Optimizing to Survive

저자 Loren Shure, August 20, 2018

5 회 조회 (최근 30일) | 0 좋아요 | 3 댓글

Today's guest blogger is Mary Fenelon, who is the product marketing manager for Optimization and Math here at MathWorks. In today's post she describes how she uses optimization to try to best the rest of the product marketing team.

The National Football League 2018 season will soon be_ (is?)_ upon us. Several of us in the product marketing team here at MathWorks have played in an office league for the last couple of years. I don't follow the NFL very closely so I didn't think about participating until one of my fellow product marketing managers challenged me to do so by remarking that this looked like an optimization problem. That's all it took!

Rules
My Strategy
Data
Linear Assignment Model
Extending the Model
Results

Rules

This is a knockout or survivor style pool. Every week, your goal is to pick the winning team for one game. You can only choose a team once for the entire season. If your team wins or ties you move on to the next week and pick from the remaining teams. As long as you haven’t picked a losing team you can choose from the entire group of NFL teams.
If you pick a losing team you are not out of the knockout pool. You are now restricted to picking from the teams that had a non-winning record last season. You can try to keep your streak alive, but now you have to do it with a more limited set of teams.
Whoever is alive for the longest number of weeks wins the knockout pool.

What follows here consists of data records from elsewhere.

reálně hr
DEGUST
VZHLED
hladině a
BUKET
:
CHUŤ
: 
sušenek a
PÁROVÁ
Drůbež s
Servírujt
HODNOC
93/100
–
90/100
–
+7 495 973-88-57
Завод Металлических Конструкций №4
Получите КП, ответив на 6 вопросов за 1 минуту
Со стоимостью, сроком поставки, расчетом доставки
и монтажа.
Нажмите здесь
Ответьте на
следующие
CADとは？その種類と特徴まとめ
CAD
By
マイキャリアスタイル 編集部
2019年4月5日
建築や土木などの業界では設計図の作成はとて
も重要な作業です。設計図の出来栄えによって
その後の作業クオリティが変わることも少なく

The longer you keep the knockout streak alive the bigger the knockout pool grows. It will start at 50% of the pool, and grow onward. The pot will grow until the last person has two losses. If two or more people tie, they will either split the pool or determine a final winner by a joust in the parking lot.
After your second loss you can still win the secondary pool, which is whoever picks the most winners throughout the season. Once you’ve lost twice you can go back to picking any team as long as you haven’t already picked them. Whoever wins the knockout pool is ineligible for this prize unless there’s unforeseen circumstances (if everyone is knocked out in week 2, for example).

My Strategy

I could choose a team each week without considering that it would be better to choose that team further out. That myopic strategy could leave me with poor choices at the end of the season. Instead, my first strategy decision is to run an optimization each week choosing teams for all of the remaining weeks of the season but use only the choice for the current week. That way, I benefit from updated information as the season progresses while still looking at the whole schedule.

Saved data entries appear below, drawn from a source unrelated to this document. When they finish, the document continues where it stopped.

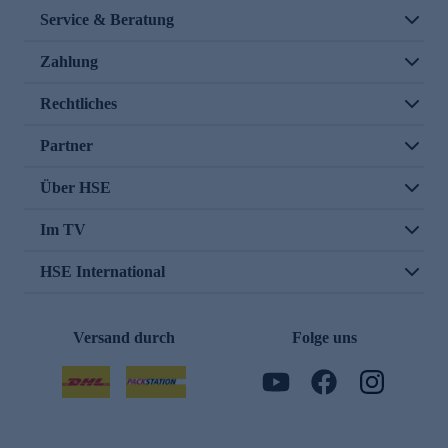
Service & Beratung
Zahlung
Rechtliches
Partner
Über HSE
Im TV
HSE International
Versand durch
Folge uns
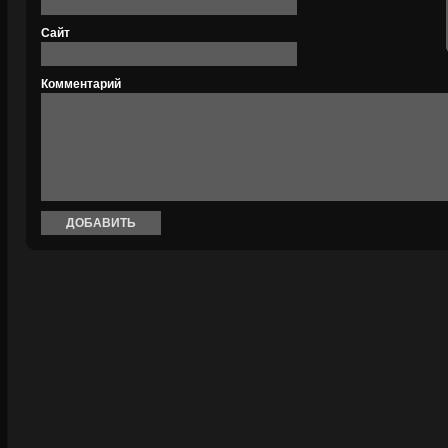
Сайт
Комментарий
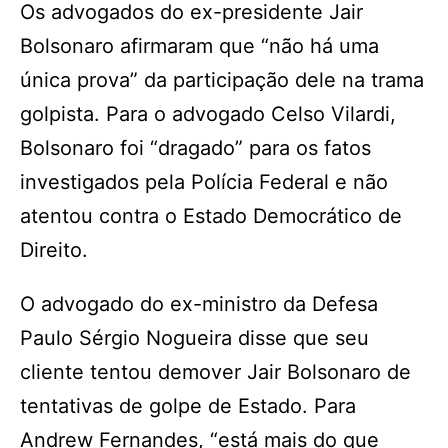
Os advogados do ex-presidente Jair
Bolsonaro afirmaram que “não há uma
única prova” da participação dele na trama
golpista. Para o advogado Celso Vilardi,
Bolsonaro foi “dragado” para os fatos
investigados pela Polícia Federal e não
atentou contra o Estado Democrático de
Direito.
O advogado do ex-ministro da Defesa
Paulo Sérgio Nogueira disse que seu
cliente tentou demover Jair Bolsonaro de
tentativas de golpe de Estado. Para
Andrew Fernandes, “está mais do que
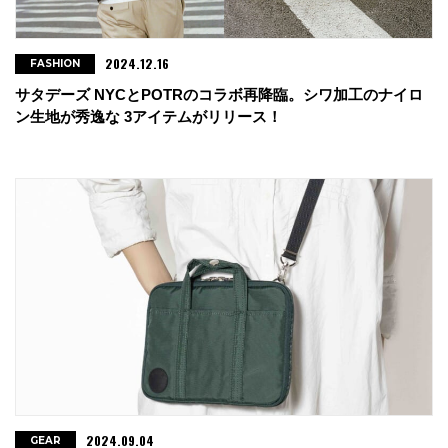
2024.12.16
FASHION
サタデーズ NYCとPOTRのコラボ再降臨。シワ加工のナイロ
ン生地が秀逸な 3アイテムがリリース！
2024.09.04
GEAR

Coming up with a set of choices can be modeled as a linear assignment problem. The goal in an assignment problem is to assign workers to tasks so that the cost of completing all the tasks is minimized. Each worker can only do one task. For the NFL pool, the workers are the teams and the tasks are the weeks.

What to use for the costs of each team-to-week assignment? This choice is the second place where the art and science of modeling comes into play. Art, to think of measures, and science, to validate that the chosen measure gives the desired result. My choice is to use the win probabilities produced by fivethirtyeight.com. This article explains how they built their predictive model using the entire history of the NFL as data. With that measure, the objective is to maximize the sum of the win probabilities of the chosen teams over the entire season.

Linear assignment problems can by solved by the Hungarian algorithm. This implementation on the MATLAB File Exchange is a popular one. These problems can also be solved by the functions in Optimization Toolbox. Formulating the problem as an optimization problem gives me the option to specify additional constraints, for instance, to follow the rule that after one loss, I'm restricted to choose from the losers bracket.

Data

Season Data

For this post, I'll generate some data instead of using actual NFL data. I'll use about half the teams and half as many games as the NFL.

nSeasonWeeks = 8;
teams = ["Aardvarks","Bats","Cheetahs","Dragons","Emus","Foxes","Giraffes","Hippos","Ibexes","Jackals",...
    "Koalas","Lemurs","Monkeys","Newts","Otters","Porcupines"]';
nTeams = numel(teams);

Designate some teams as losers from the previous season for the losers bracket. Set the random seed to reproduce the same bracket each time I run the script.

rng(19);
nLosers = floor(nTeams/2);
idx = randperm(nTeams);
losers = teams(idx(1:nLosers));

Weekly Data

I'll rerun the model each week, keeping track of the week of the season and which teams I already picked.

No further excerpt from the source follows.